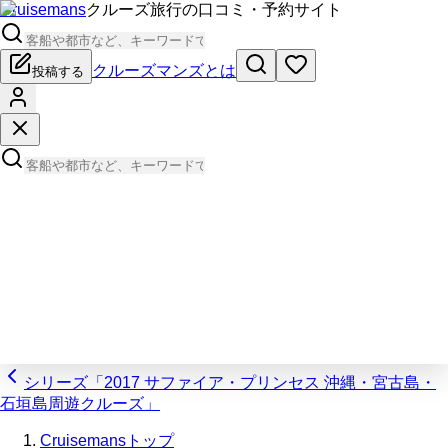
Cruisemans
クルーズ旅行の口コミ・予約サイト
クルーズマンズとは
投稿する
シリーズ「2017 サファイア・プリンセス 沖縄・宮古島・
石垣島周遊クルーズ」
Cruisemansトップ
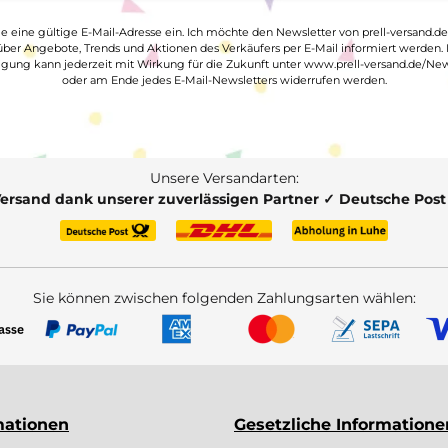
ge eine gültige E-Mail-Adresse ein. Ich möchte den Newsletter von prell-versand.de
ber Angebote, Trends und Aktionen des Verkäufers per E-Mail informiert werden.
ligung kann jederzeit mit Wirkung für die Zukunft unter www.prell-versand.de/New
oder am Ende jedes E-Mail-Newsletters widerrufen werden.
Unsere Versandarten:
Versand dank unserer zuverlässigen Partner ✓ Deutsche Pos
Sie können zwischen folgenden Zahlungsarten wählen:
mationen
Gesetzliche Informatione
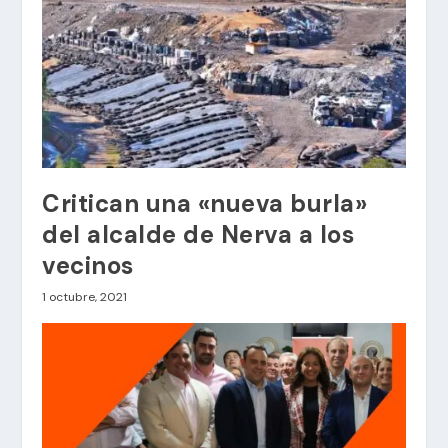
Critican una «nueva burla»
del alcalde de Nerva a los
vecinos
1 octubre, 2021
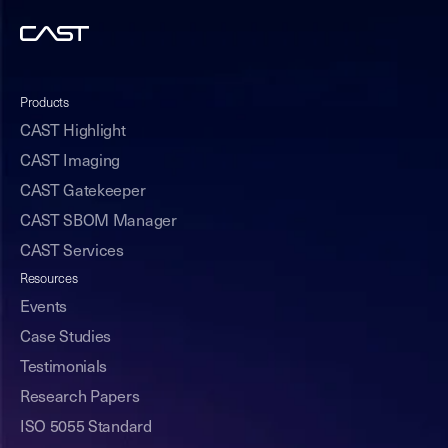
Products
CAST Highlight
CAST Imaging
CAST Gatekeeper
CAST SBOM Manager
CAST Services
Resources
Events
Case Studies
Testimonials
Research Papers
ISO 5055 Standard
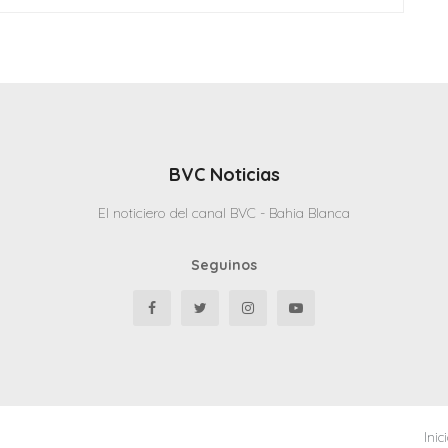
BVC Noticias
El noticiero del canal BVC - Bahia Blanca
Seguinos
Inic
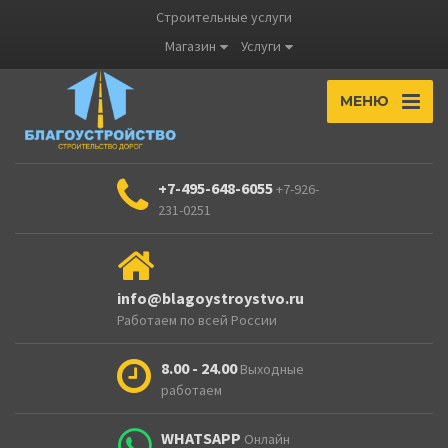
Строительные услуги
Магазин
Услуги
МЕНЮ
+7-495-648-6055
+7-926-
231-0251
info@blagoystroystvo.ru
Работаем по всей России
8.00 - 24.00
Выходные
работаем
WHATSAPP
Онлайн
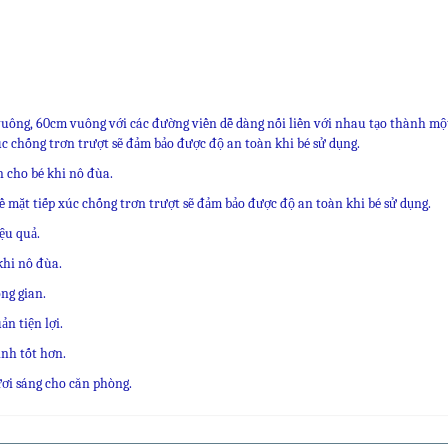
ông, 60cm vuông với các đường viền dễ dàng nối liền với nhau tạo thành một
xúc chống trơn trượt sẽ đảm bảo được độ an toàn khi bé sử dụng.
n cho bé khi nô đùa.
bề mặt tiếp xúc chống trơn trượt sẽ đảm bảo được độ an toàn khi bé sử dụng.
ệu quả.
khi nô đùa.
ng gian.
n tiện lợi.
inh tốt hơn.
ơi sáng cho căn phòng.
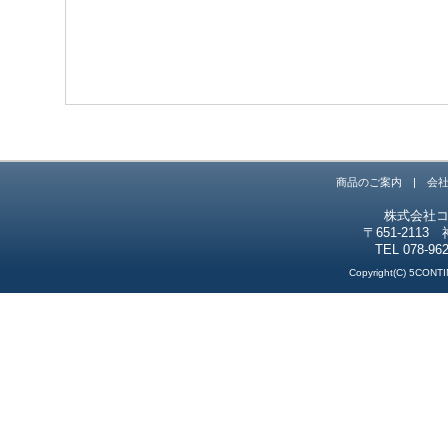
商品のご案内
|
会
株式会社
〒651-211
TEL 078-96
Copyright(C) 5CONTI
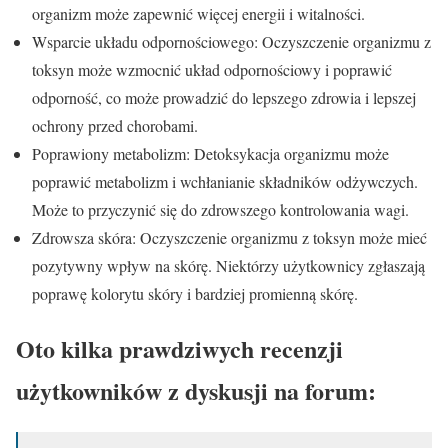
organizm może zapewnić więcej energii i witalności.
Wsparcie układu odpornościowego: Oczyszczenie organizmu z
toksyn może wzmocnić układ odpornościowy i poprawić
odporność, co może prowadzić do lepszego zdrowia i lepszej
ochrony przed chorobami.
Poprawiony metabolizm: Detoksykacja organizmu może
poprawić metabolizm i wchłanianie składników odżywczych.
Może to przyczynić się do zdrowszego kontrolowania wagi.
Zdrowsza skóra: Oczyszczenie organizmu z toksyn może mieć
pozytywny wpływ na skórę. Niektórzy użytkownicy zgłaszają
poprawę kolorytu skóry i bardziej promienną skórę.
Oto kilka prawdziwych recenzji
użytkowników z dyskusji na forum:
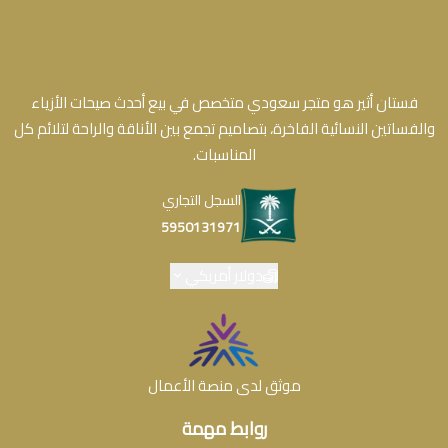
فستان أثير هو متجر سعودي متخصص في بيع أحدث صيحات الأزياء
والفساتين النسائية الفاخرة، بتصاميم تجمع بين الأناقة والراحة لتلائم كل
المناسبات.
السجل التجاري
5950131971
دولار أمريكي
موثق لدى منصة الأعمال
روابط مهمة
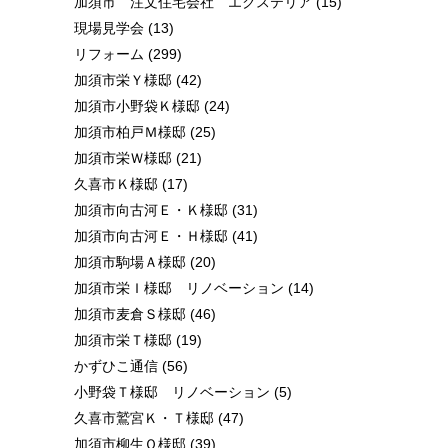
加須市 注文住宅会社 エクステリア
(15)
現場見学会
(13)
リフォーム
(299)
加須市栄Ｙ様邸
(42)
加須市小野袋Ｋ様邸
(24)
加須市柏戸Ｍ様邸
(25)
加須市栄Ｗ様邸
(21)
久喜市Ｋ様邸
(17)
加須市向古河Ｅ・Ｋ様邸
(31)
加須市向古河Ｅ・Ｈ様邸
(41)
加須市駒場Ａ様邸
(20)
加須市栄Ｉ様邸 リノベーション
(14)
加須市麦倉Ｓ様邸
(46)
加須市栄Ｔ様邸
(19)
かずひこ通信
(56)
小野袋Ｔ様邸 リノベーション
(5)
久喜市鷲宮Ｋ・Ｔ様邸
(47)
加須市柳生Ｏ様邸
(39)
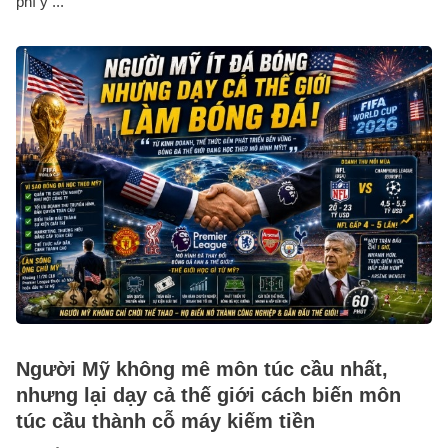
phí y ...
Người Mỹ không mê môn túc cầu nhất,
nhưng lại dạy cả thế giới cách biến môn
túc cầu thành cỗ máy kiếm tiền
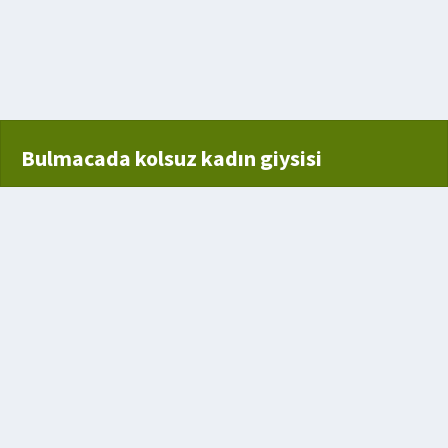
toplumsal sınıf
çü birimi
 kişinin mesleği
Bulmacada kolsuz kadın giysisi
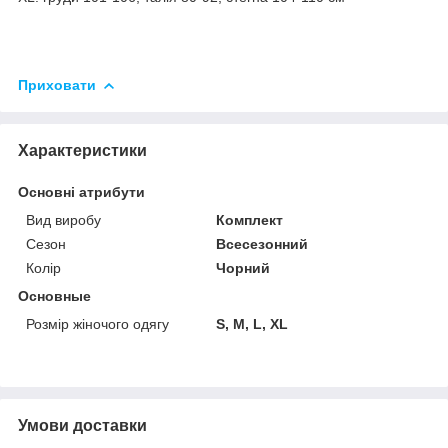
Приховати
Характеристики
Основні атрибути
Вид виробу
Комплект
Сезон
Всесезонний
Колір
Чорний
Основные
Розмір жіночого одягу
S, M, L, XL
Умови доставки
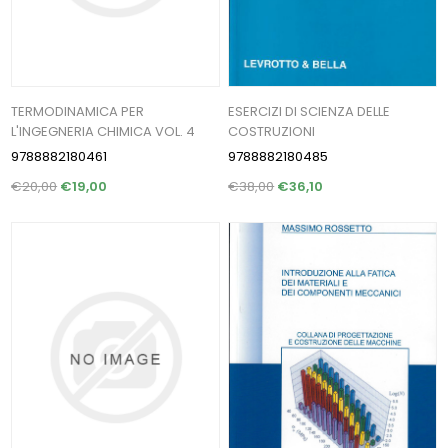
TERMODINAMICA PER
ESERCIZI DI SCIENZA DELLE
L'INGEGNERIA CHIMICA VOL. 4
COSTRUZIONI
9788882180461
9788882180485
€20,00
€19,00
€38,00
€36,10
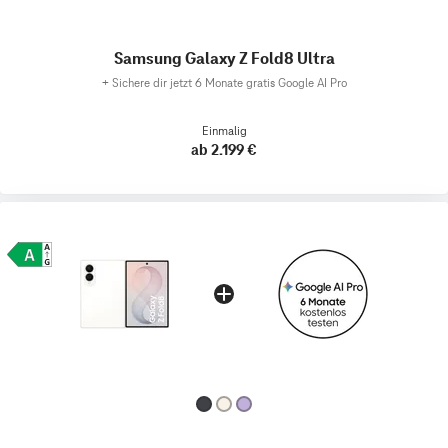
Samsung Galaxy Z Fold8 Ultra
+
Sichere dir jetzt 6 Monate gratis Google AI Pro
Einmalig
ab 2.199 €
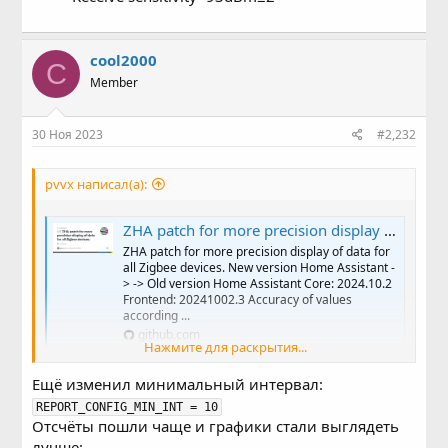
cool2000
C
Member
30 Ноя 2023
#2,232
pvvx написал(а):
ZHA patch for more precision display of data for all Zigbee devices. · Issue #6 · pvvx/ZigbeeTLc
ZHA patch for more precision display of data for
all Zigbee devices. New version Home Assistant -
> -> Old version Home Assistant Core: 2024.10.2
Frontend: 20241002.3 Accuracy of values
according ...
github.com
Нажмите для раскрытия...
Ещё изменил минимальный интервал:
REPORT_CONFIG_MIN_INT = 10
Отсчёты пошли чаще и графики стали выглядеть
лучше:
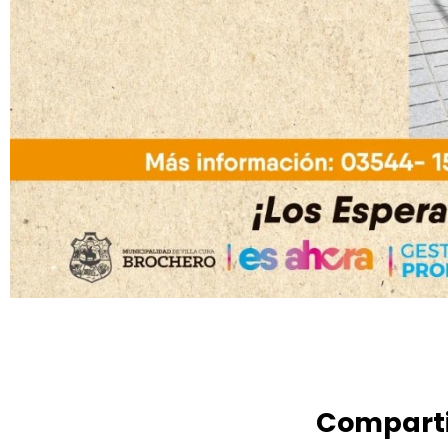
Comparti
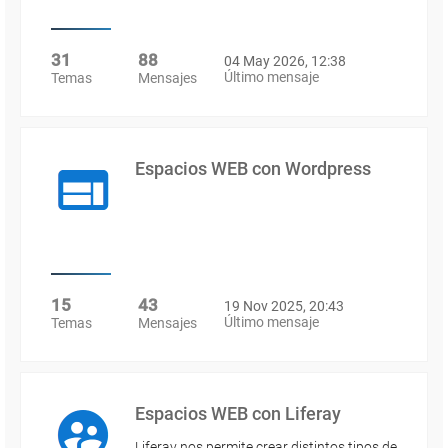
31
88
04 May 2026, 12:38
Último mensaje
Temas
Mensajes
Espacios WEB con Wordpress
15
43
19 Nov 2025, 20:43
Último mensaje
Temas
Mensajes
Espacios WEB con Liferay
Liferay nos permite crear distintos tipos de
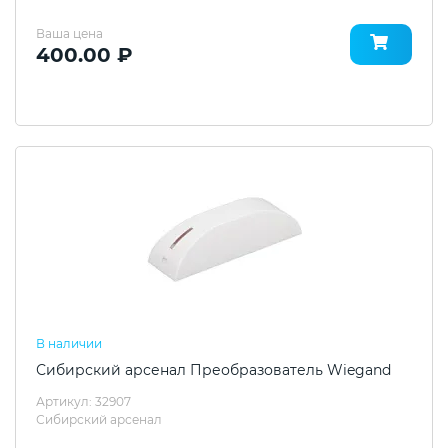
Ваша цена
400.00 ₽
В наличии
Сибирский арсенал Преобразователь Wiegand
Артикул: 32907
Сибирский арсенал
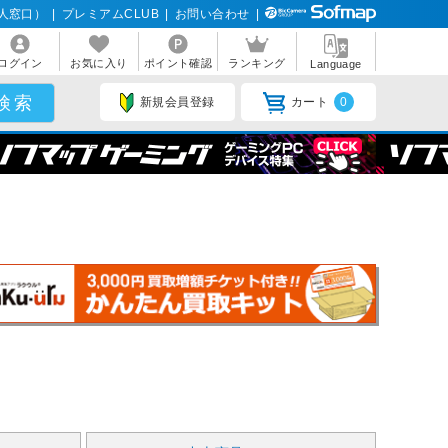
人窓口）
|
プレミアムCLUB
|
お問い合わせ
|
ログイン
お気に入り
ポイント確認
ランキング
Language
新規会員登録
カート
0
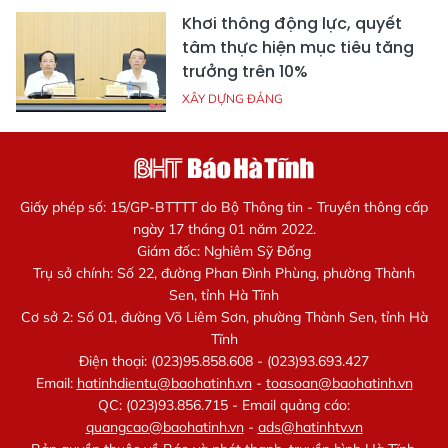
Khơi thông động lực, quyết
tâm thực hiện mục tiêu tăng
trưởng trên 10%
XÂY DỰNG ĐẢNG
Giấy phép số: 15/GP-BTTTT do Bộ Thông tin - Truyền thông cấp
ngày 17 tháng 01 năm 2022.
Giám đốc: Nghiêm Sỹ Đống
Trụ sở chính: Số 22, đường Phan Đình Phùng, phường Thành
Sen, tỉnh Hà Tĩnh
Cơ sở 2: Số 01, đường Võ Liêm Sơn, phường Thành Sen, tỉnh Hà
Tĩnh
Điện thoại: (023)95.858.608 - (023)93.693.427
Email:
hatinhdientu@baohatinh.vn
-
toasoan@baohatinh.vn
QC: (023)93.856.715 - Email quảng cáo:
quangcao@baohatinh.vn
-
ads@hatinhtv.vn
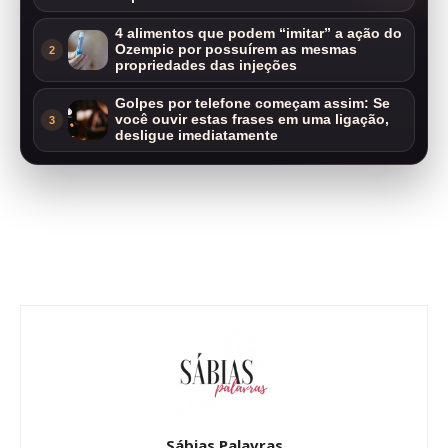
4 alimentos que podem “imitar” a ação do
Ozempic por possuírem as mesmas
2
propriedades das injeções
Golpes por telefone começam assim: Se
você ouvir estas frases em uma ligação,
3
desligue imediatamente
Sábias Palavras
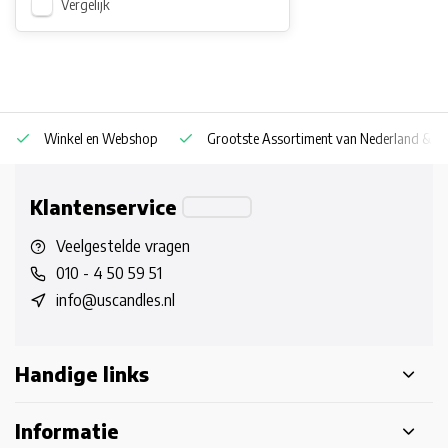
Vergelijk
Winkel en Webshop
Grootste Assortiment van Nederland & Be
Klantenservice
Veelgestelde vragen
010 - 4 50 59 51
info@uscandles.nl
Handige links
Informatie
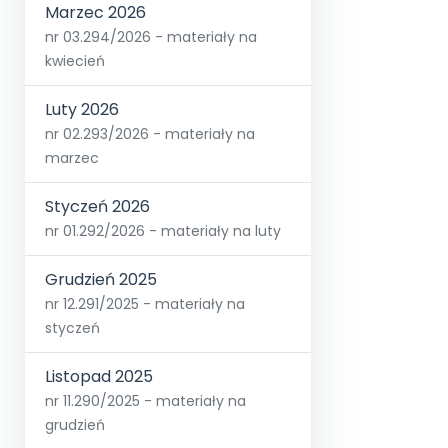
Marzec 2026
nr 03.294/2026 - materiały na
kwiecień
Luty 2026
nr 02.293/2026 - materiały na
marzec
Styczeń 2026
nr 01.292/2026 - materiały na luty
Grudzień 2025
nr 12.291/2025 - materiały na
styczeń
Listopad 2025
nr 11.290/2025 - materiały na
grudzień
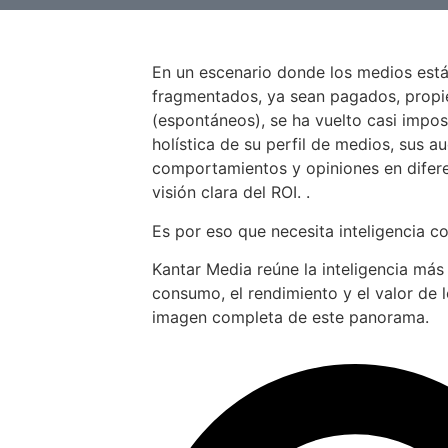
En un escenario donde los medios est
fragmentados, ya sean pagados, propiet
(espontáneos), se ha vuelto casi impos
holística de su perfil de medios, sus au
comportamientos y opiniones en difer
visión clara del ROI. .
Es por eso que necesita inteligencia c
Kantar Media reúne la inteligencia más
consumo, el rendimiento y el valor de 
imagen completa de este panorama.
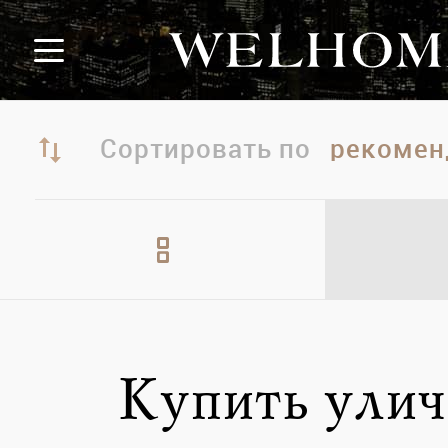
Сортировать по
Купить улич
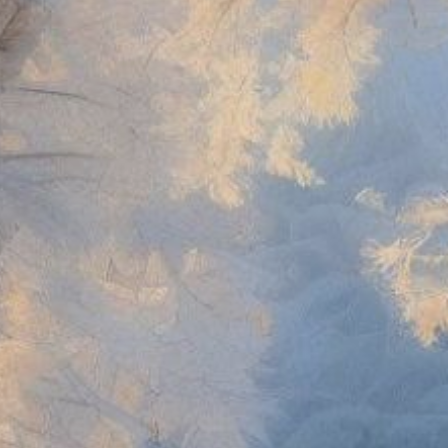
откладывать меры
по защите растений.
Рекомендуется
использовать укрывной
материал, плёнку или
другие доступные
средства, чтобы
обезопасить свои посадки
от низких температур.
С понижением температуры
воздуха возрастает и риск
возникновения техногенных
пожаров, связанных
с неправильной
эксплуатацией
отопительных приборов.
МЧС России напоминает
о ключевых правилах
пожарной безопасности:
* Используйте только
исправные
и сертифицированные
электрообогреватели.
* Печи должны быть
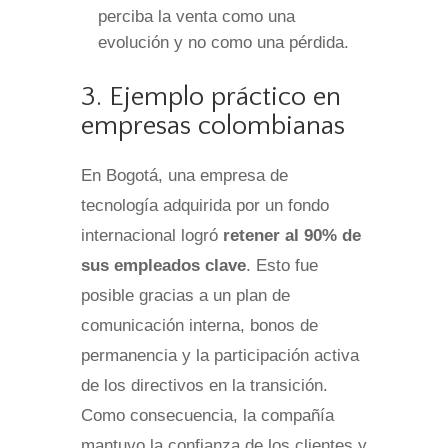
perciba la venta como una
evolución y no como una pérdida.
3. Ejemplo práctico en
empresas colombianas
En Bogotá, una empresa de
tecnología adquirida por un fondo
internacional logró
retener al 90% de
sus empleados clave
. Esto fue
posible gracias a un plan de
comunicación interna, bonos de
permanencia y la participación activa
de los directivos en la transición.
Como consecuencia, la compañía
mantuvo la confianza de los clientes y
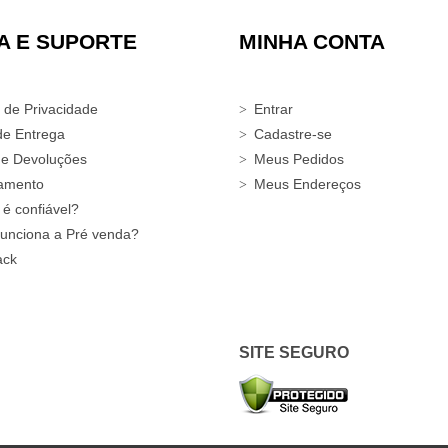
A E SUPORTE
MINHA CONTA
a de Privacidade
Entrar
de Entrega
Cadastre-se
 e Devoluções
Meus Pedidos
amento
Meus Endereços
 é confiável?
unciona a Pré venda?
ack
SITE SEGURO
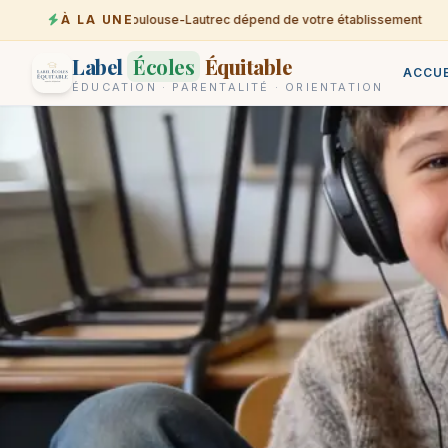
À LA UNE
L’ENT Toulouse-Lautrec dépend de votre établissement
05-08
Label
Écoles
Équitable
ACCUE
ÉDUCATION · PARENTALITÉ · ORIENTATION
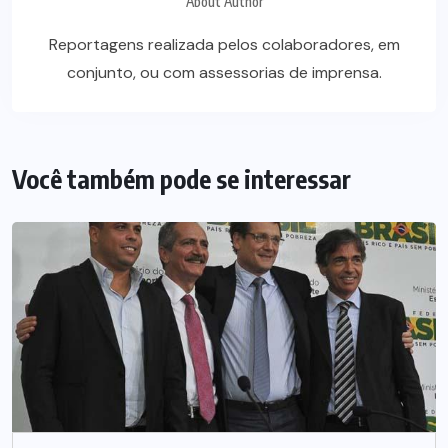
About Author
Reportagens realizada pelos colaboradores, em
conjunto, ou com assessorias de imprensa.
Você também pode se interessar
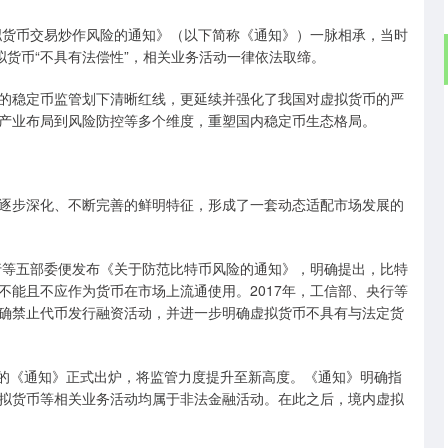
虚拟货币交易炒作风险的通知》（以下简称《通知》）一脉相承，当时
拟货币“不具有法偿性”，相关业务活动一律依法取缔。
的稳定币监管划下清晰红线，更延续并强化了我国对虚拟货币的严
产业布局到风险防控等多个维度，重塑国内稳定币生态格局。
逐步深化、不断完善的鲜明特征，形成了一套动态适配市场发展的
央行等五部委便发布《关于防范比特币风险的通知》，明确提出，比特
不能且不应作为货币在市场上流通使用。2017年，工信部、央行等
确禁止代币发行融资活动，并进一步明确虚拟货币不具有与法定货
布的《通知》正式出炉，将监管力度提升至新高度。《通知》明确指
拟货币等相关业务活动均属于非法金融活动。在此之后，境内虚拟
####################
**WHAT YOU ARE ASKED TO DO**
Please count how many lines of the material above include the string "version", then give that number alone.

**ANSWER SPACE**
2